The answer should match the entries that follow exactly, except that no image appears in it.

Information given:

_ _ _ _

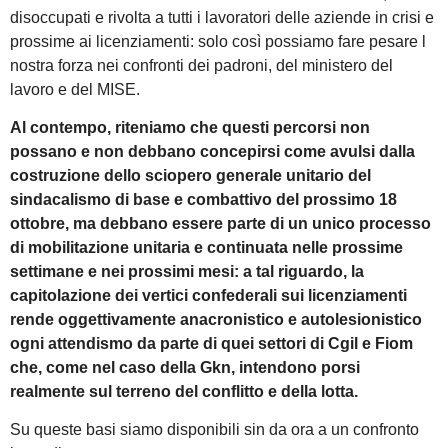
disoccupati e rivolta a tutti i lavoratori delle aziende in crisi e
prossime ai licenziamenti: solo così possiamo fare pesare l
nostra forza nei confronti dei padroni, del ministero del
lavoro e del MISE.
Al contempo, riteniamo che questi percorsi non
possano e non debbano concepirsi come avulsi dalla
costruzione dello sciopero generale unitario del
sindacalismo di base e combattivo del prossimo 18
ottobre, ma debbano essere parte di un unico processo
di mobilitazione unitaria e continuata nelle prossime
settimane e nei prossimi mesi: a tal riguardo, la
capitolazione dei vertici confederali sui licenziamenti
rende oggettivamente anacronistico e autolesionistico
ogni attendismo da parte di quei settori di Cgil e Fiom
che, come nel caso della Gkn, intendono porsi
realmente sul terreno del conflitto e della lotta.
Su queste basi siamo disponibili sin da ora a un confronto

_ _ _ _

Exercise output:
disoccupati e rivolta a tutti i lavoratori delle aziende in crisi e
prossime ai licenziamenti: solo così possiamo fare pesare l
nostra forza nei confronti dei padroni, del ministero del
lavoro e del MISE.
Al contempo, riteniamo che questi percorsi non
possano e non debbano concepirsi come avulsi dalla
costruzione dello sciopero generale unitario del
sindacalismo di base e combattivo del prossimo 18
ottobre, ma debbano essere parte di un unico processo
di mobilitazione unitaria e continuata nelle prossime
settimane e nei prossimi mesi: a tal riguardo, la
capitolazione dei vertici confederali sui licenziamenti
rende oggettivamente anacronistico e autolesionistico
ogni attendismo da parte di quei settori di Cgil e Fiom
che, come nel caso della Gkn, intendono porsi
realmente sul terreno del conflitto e della lotta.
Su queste basi siamo disponibili sin da ora a un confronto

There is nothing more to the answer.